#### [What you need to do]
Read the records below. Copy each line where the string "parc" occurs.
*** Begin section ***
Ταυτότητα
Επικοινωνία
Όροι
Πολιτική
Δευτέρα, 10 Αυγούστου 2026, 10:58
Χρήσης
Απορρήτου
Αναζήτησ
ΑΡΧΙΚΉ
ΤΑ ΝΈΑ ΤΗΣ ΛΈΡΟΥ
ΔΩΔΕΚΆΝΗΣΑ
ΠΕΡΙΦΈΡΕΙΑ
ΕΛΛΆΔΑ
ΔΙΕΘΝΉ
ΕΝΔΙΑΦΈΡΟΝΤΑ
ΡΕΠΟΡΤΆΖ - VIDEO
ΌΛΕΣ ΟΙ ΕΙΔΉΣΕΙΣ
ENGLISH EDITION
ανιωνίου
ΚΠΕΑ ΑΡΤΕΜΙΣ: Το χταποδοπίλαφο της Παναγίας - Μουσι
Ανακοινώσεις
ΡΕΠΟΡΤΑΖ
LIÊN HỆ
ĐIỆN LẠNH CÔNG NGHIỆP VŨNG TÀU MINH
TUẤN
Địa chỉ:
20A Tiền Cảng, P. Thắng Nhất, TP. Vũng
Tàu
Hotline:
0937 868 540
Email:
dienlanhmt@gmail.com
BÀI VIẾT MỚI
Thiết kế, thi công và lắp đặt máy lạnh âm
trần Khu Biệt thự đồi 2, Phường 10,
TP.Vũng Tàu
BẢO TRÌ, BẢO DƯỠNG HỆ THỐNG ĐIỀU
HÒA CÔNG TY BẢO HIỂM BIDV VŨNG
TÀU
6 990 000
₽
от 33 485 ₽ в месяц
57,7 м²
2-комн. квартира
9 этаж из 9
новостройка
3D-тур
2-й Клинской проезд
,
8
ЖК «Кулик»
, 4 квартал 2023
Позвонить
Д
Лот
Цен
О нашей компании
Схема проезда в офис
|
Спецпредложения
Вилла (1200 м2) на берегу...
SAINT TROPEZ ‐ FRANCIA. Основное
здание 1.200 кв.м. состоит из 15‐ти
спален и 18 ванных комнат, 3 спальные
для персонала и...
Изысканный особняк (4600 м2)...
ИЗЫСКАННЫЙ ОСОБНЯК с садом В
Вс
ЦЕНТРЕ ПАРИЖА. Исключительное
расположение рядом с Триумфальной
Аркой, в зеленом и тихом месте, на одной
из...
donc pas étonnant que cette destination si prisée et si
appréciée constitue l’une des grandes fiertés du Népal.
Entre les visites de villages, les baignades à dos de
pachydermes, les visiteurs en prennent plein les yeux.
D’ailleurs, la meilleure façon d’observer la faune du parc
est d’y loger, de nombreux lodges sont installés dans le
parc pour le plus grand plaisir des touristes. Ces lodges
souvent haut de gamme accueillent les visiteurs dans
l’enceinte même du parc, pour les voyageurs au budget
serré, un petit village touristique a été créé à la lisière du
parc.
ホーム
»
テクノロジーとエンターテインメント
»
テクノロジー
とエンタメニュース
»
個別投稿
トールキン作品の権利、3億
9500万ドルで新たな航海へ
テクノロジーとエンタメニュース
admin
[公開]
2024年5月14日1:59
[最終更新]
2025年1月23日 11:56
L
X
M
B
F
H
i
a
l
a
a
*** End section ***
#### [Solution to this problem]
D’ailleurs, la meilleure façon d’observer la faune du parc
parc pour le plus grand plaisir des touristes. Ces lodges
l’enceinte même du parc, pour les voyageurs au budget
parc.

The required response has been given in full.